Saturday, December 24, 2005

Born to Kill

Yesterday I watched Born to Kill, a noir by Robert Wise from '47. Wise directed Sound of Music, The Day the Earth Stood Still, and the classic Star Trek: The Motion Picture. It was an acceptible little crime drama.

Lawrence Tierney, whom we all know and love as Joe Cabot from Reservoir Dogs ("Why am I Mr. Pink?" asketh Steve Busk-am-I, to which Tierney replies "Cos you're a faggot, all right?"), is a budding young temperamental sociopath. One night while shooting craps, he sees his girlfriend hanging out with another guy, so naturally he sneaks into her house, hides in her kitchen, bludgeons the young fellow to death. When the girlfriend catches him in the act, he whacks her too for good measure.

Then Tierney boards a train to San Francisco (which makes its distinctive presence known in the film by a single shot of the Golden Gate bridge), where he meets Claire Trevor. They flirt oddly. Tierney is much younger here than he was during Reservoir Dogs, but he still looks as if there's a budding black hole in the bridge of his nose, sucking his face into a nasty scowl.

Shenanigans ensue, and lots of people end up dead. Tierney acts as an homme fatal for the film, as Trevor's involvement with him brings her life down until she's killed.

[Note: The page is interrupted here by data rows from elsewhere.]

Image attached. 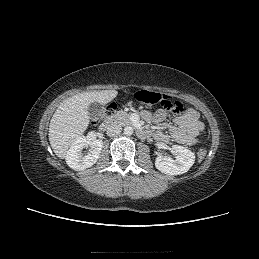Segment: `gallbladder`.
<instances>
[{
    "label": "gallbladder",
    "mask_w": 259,
    "mask_h": 259,
    "mask_svg": "<svg viewBox=\"0 0 259 259\" xmlns=\"http://www.w3.org/2000/svg\"><path fill=\"white\" fill-rule=\"evenodd\" d=\"M103 111V107L100 103L98 102H93L89 105L88 107V114L89 117L93 120H97L100 118L101 114Z\"/></svg>",
    "instance_id": "gallbladder-1"
}]
</instances>
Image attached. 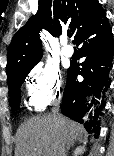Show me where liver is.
<instances>
[{
	"label": "liver",
	"mask_w": 114,
	"mask_h": 156,
	"mask_svg": "<svg viewBox=\"0 0 114 156\" xmlns=\"http://www.w3.org/2000/svg\"><path fill=\"white\" fill-rule=\"evenodd\" d=\"M84 132L81 125L61 115L32 117L17 132L15 156H58L63 146L68 147Z\"/></svg>",
	"instance_id": "obj_1"
}]
</instances>
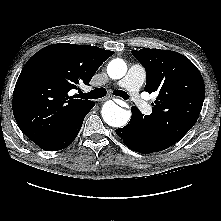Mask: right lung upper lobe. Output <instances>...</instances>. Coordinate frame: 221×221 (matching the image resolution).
<instances>
[{"label": "right lung upper lobe", "mask_w": 221, "mask_h": 221, "mask_svg": "<svg viewBox=\"0 0 221 221\" xmlns=\"http://www.w3.org/2000/svg\"><path fill=\"white\" fill-rule=\"evenodd\" d=\"M113 51L91 45L53 44L35 53L23 67L13 93L16 122L41 145L77 122L94 102L69 96L88 84Z\"/></svg>", "instance_id": "1"}]
</instances>
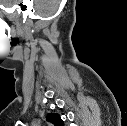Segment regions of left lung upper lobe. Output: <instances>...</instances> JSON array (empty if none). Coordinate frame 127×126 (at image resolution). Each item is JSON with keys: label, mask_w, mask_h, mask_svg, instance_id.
<instances>
[{"label": "left lung upper lobe", "mask_w": 127, "mask_h": 126, "mask_svg": "<svg viewBox=\"0 0 127 126\" xmlns=\"http://www.w3.org/2000/svg\"><path fill=\"white\" fill-rule=\"evenodd\" d=\"M47 121L54 124V126H63V121L60 119L58 114L50 113L47 115Z\"/></svg>", "instance_id": "5c2ea615"}]
</instances>
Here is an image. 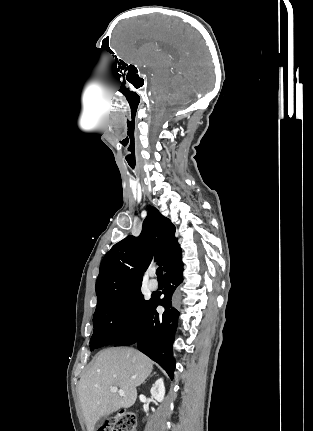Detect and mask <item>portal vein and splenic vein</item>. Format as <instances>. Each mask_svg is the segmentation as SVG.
<instances>
[{
  "mask_svg": "<svg viewBox=\"0 0 313 431\" xmlns=\"http://www.w3.org/2000/svg\"><path fill=\"white\" fill-rule=\"evenodd\" d=\"M110 392L112 393H119L120 396H124V391L122 389H118L117 387H111Z\"/></svg>",
  "mask_w": 313,
  "mask_h": 431,
  "instance_id": "portal-vein-and-splenic-vein-1",
  "label": "portal vein and splenic vein"
}]
</instances>
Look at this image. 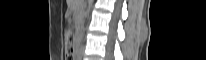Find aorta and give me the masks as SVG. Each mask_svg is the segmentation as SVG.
<instances>
[{"label": "aorta", "instance_id": "obj_1", "mask_svg": "<svg viewBox=\"0 0 206 60\" xmlns=\"http://www.w3.org/2000/svg\"><path fill=\"white\" fill-rule=\"evenodd\" d=\"M90 2H92V0H91ZM86 16H87V17L89 16V10H87ZM81 36H82V37L84 36V29H82V31H81Z\"/></svg>", "mask_w": 206, "mask_h": 60}]
</instances>
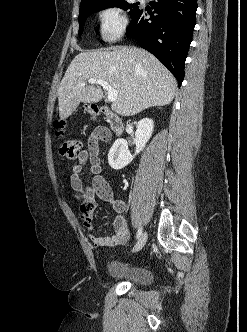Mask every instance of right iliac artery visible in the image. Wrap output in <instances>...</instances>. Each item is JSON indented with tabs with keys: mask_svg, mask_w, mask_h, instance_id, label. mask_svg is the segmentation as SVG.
I'll use <instances>...</instances> for the list:
<instances>
[{
	"mask_svg": "<svg viewBox=\"0 0 247 332\" xmlns=\"http://www.w3.org/2000/svg\"><path fill=\"white\" fill-rule=\"evenodd\" d=\"M141 234H142V228L139 226L138 231H137V235H136V239H139Z\"/></svg>",
	"mask_w": 247,
	"mask_h": 332,
	"instance_id": "obj_1",
	"label": "right iliac artery"
}]
</instances>
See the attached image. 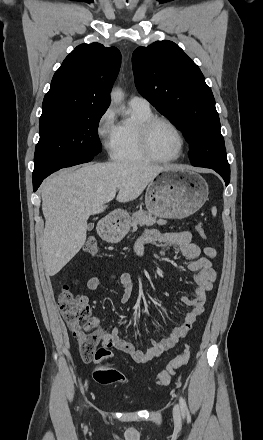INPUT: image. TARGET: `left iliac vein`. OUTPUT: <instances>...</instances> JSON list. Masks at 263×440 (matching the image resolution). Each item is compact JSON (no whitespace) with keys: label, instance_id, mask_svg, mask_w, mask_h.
Returning a JSON list of instances; mask_svg holds the SVG:
<instances>
[{"label":"left iliac vein","instance_id":"obj_1","mask_svg":"<svg viewBox=\"0 0 263 440\" xmlns=\"http://www.w3.org/2000/svg\"><path fill=\"white\" fill-rule=\"evenodd\" d=\"M173 417L175 422H180L181 419V414H180V409L178 405H175L173 408Z\"/></svg>","mask_w":263,"mask_h":440}]
</instances>
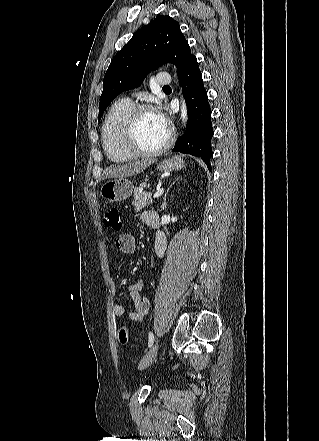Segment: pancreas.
<instances>
[{"label": "pancreas", "instance_id": "cf45deb5", "mask_svg": "<svg viewBox=\"0 0 319 441\" xmlns=\"http://www.w3.org/2000/svg\"><path fill=\"white\" fill-rule=\"evenodd\" d=\"M145 187H148V185L146 183H142L134 191L133 207L136 212L142 210L152 203L151 193L143 191Z\"/></svg>", "mask_w": 319, "mask_h": 441}]
</instances>
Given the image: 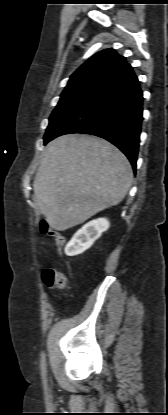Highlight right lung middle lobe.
<instances>
[{
    "label": "right lung middle lobe",
    "mask_w": 168,
    "mask_h": 415,
    "mask_svg": "<svg viewBox=\"0 0 168 415\" xmlns=\"http://www.w3.org/2000/svg\"><path fill=\"white\" fill-rule=\"evenodd\" d=\"M101 92L81 91L61 95L58 105L49 118L44 143H46L59 129L74 116L81 108L95 99Z\"/></svg>",
    "instance_id": "1"
}]
</instances>
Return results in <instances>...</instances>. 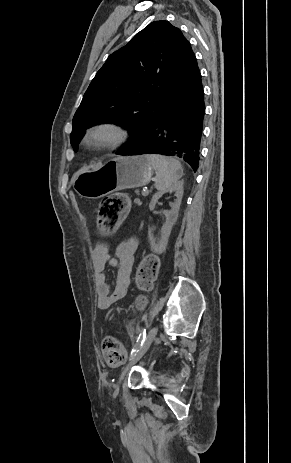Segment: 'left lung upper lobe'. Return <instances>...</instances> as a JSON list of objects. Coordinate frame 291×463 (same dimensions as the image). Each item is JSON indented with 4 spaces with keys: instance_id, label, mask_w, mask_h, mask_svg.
Wrapping results in <instances>:
<instances>
[{
    "instance_id": "5c2ea615",
    "label": "left lung upper lobe",
    "mask_w": 291,
    "mask_h": 463,
    "mask_svg": "<svg viewBox=\"0 0 291 463\" xmlns=\"http://www.w3.org/2000/svg\"><path fill=\"white\" fill-rule=\"evenodd\" d=\"M199 70L182 32L167 21H155L112 53L84 94L73 117L74 151L85 129L114 123L130 138L116 154L130 150L158 117L171 95Z\"/></svg>"
}]
</instances>
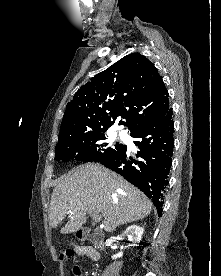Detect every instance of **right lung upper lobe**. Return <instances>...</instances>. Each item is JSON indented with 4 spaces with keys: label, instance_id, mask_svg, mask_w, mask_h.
I'll return each mask as SVG.
<instances>
[{
    "label": "right lung upper lobe",
    "instance_id": "1",
    "mask_svg": "<svg viewBox=\"0 0 221 276\" xmlns=\"http://www.w3.org/2000/svg\"><path fill=\"white\" fill-rule=\"evenodd\" d=\"M169 94L156 67L139 53L129 54L82 86L68 102L59 142L105 132L121 116L130 132L164 115Z\"/></svg>",
    "mask_w": 221,
    "mask_h": 276
}]
</instances>
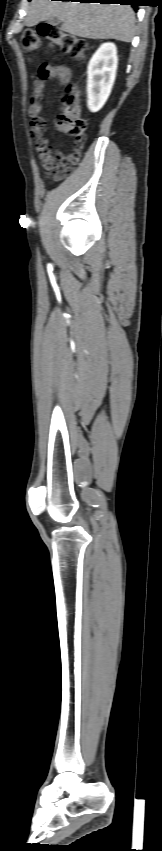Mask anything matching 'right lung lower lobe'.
Returning <instances> with one entry per match:
<instances>
[{
    "instance_id": "right-lung-lower-lobe-1",
    "label": "right lung lower lobe",
    "mask_w": 162,
    "mask_h": 851,
    "mask_svg": "<svg viewBox=\"0 0 162 851\" xmlns=\"http://www.w3.org/2000/svg\"><path fill=\"white\" fill-rule=\"evenodd\" d=\"M74 1V0H62ZM80 2L101 3V4H121V5H140L139 0H78Z\"/></svg>"
}]
</instances>
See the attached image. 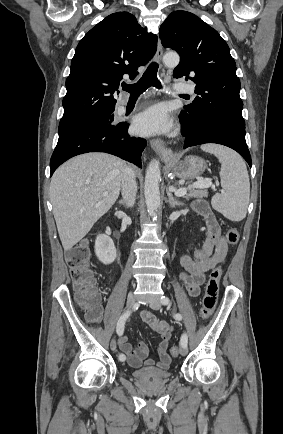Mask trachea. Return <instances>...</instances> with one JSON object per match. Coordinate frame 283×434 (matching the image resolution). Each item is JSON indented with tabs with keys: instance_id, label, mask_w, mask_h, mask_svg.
<instances>
[{
	"instance_id": "3493384b",
	"label": "trachea",
	"mask_w": 283,
	"mask_h": 434,
	"mask_svg": "<svg viewBox=\"0 0 283 434\" xmlns=\"http://www.w3.org/2000/svg\"><path fill=\"white\" fill-rule=\"evenodd\" d=\"M157 72H158V64L156 62H152L147 67L143 76L140 78V80L137 83L124 84L122 85V89L129 92L130 97H139L143 92H145L151 86L161 89L162 85L161 82L158 80Z\"/></svg>"
}]
</instances>
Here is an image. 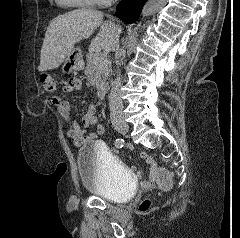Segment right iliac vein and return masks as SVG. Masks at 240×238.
I'll use <instances>...</instances> for the list:
<instances>
[{"instance_id":"1","label":"right iliac vein","mask_w":240,"mask_h":238,"mask_svg":"<svg viewBox=\"0 0 240 238\" xmlns=\"http://www.w3.org/2000/svg\"><path fill=\"white\" fill-rule=\"evenodd\" d=\"M115 128L121 134H126L128 132V130H129L128 124L123 122V121L117 122L116 125H115Z\"/></svg>"}]
</instances>
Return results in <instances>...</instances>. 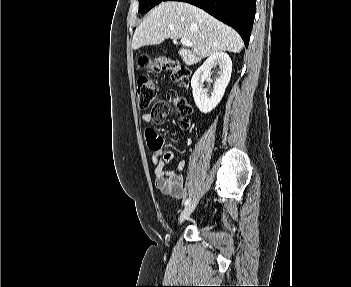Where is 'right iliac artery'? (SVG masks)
I'll return each instance as SVG.
<instances>
[{"mask_svg":"<svg viewBox=\"0 0 351 287\" xmlns=\"http://www.w3.org/2000/svg\"><path fill=\"white\" fill-rule=\"evenodd\" d=\"M190 200H191V199H187V200L184 202V206H187V205L190 203Z\"/></svg>","mask_w":351,"mask_h":287,"instance_id":"obj_1","label":"right iliac artery"}]
</instances>
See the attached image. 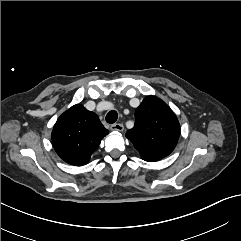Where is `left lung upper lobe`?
<instances>
[{"instance_id": "obj_1", "label": "left lung upper lobe", "mask_w": 241, "mask_h": 241, "mask_svg": "<svg viewBox=\"0 0 241 241\" xmlns=\"http://www.w3.org/2000/svg\"><path fill=\"white\" fill-rule=\"evenodd\" d=\"M135 125L126 137L143 160L154 162L168 156L175 148L180 125L174 112L161 99L146 97L135 112Z\"/></svg>"}]
</instances>
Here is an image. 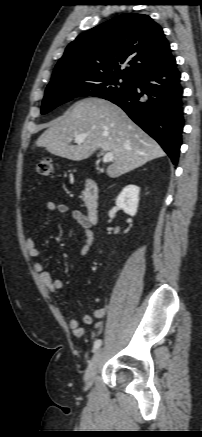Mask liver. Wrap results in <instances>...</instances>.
Instances as JSON below:
<instances>
[{
    "label": "liver",
    "mask_w": 202,
    "mask_h": 437,
    "mask_svg": "<svg viewBox=\"0 0 202 437\" xmlns=\"http://www.w3.org/2000/svg\"><path fill=\"white\" fill-rule=\"evenodd\" d=\"M81 134L86 136L84 142L71 145ZM36 146L73 161L87 159L98 149L112 152L114 159L107 168L110 178L165 156L160 145L120 107L99 98L80 100L67 114L53 120Z\"/></svg>",
    "instance_id": "obj_1"
}]
</instances>
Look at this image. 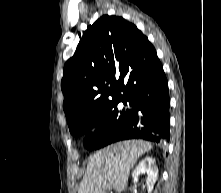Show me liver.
I'll return each mask as SVG.
<instances>
[{
  "label": "liver",
  "instance_id": "1",
  "mask_svg": "<svg viewBox=\"0 0 221 193\" xmlns=\"http://www.w3.org/2000/svg\"><path fill=\"white\" fill-rule=\"evenodd\" d=\"M152 147L150 142L127 140L97 151L88 161L78 193H105L110 188L123 192L130 170Z\"/></svg>",
  "mask_w": 221,
  "mask_h": 193
}]
</instances>
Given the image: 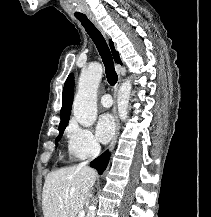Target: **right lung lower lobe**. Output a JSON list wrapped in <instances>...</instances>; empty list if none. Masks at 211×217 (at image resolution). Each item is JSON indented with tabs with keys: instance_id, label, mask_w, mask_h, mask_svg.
<instances>
[{
	"instance_id": "obj_1",
	"label": "right lung lower lobe",
	"mask_w": 211,
	"mask_h": 217,
	"mask_svg": "<svg viewBox=\"0 0 211 217\" xmlns=\"http://www.w3.org/2000/svg\"><path fill=\"white\" fill-rule=\"evenodd\" d=\"M109 153L108 152H104L101 156H99L98 158H96L95 160H93L90 163V166L92 168H95L99 174H102L103 171L106 169L107 165H108V161H109Z\"/></svg>"
}]
</instances>
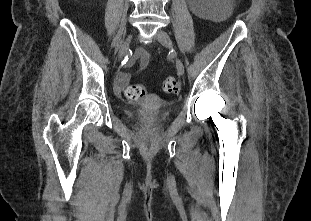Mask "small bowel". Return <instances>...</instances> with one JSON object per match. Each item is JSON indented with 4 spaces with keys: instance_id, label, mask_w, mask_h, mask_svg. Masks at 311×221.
<instances>
[{
    "instance_id": "obj_1",
    "label": "small bowel",
    "mask_w": 311,
    "mask_h": 221,
    "mask_svg": "<svg viewBox=\"0 0 311 221\" xmlns=\"http://www.w3.org/2000/svg\"><path fill=\"white\" fill-rule=\"evenodd\" d=\"M136 57L140 63L141 70L145 69L151 61V56H150L149 52L144 50V49H139L137 51Z\"/></svg>"
}]
</instances>
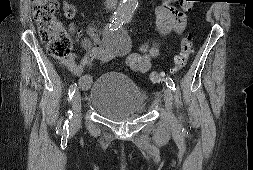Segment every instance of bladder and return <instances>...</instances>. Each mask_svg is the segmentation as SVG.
<instances>
[{
  "mask_svg": "<svg viewBox=\"0 0 253 170\" xmlns=\"http://www.w3.org/2000/svg\"><path fill=\"white\" fill-rule=\"evenodd\" d=\"M88 105L110 120L121 121L142 114L148 99L142 88L126 74L106 71L93 82Z\"/></svg>",
  "mask_w": 253,
  "mask_h": 170,
  "instance_id": "obj_1",
  "label": "bladder"
}]
</instances>
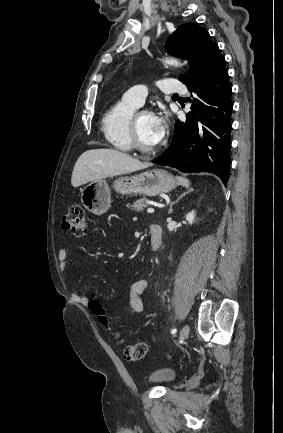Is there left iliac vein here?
<instances>
[{
  "mask_svg": "<svg viewBox=\"0 0 283 433\" xmlns=\"http://www.w3.org/2000/svg\"><path fill=\"white\" fill-rule=\"evenodd\" d=\"M189 333H190L189 326L188 325L183 326L179 334L180 342H183L188 337Z\"/></svg>",
  "mask_w": 283,
  "mask_h": 433,
  "instance_id": "1",
  "label": "left iliac vein"
}]
</instances>
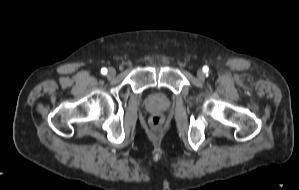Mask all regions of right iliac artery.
Listing matches in <instances>:
<instances>
[{
	"label": "right iliac artery",
	"mask_w": 299,
	"mask_h": 190,
	"mask_svg": "<svg viewBox=\"0 0 299 190\" xmlns=\"http://www.w3.org/2000/svg\"><path fill=\"white\" fill-rule=\"evenodd\" d=\"M101 73H102L103 75L107 74V69H106V68H102V69H101Z\"/></svg>",
	"instance_id": "right-iliac-artery-1"
}]
</instances>
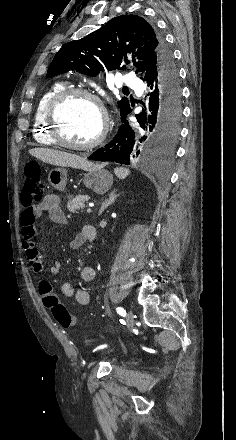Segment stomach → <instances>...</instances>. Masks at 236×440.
<instances>
[{"label":"stomach","mask_w":236,"mask_h":440,"mask_svg":"<svg viewBox=\"0 0 236 440\" xmlns=\"http://www.w3.org/2000/svg\"><path fill=\"white\" fill-rule=\"evenodd\" d=\"M50 184L59 191H64L67 183V170L53 168L48 174ZM84 185L97 194L107 192L113 184L112 174L101 166L88 170L83 177Z\"/></svg>","instance_id":"stomach-1"}]
</instances>
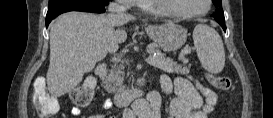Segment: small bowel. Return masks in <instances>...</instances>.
I'll list each match as a JSON object with an SVG mask.
<instances>
[{"mask_svg":"<svg viewBox=\"0 0 273 118\" xmlns=\"http://www.w3.org/2000/svg\"><path fill=\"white\" fill-rule=\"evenodd\" d=\"M160 85L164 94H176L171 100L168 118H207L214 110L216 94L190 79L178 76L172 80L167 75H161ZM108 106L109 103L106 107ZM160 107V97L154 95L149 99V106L141 104L137 107V113L146 118H161ZM81 113L78 107L71 109V114L75 117Z\"/></svg>","mask_w":273,"mask_h":118,"instance_id":"1","label":"small bowel"}]
</instances>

The movie's based on a novel called Deadlier than the Male, and the film's UK title is "Lady of Deceit." While Trevor's somewhat cold and a tad conniving, she atones for these assuredly venal sins before she's shot to death. It's hard to see the film as being about anything other than the crazy man Tierney.

And on a side note, I woke up this morning and entertained myself with a fantasized job interview that left me feeling completely unemployable in the legal profession and did little other than to make me think of how rotten the whole business seems to me. Ugh. I continue to find the law interesting, but this institution does such a wonderful job of sucking the life out of a subject and making you feel real fucking small in the process. Which is just my way of saying Merry Chr-oh, fuck it.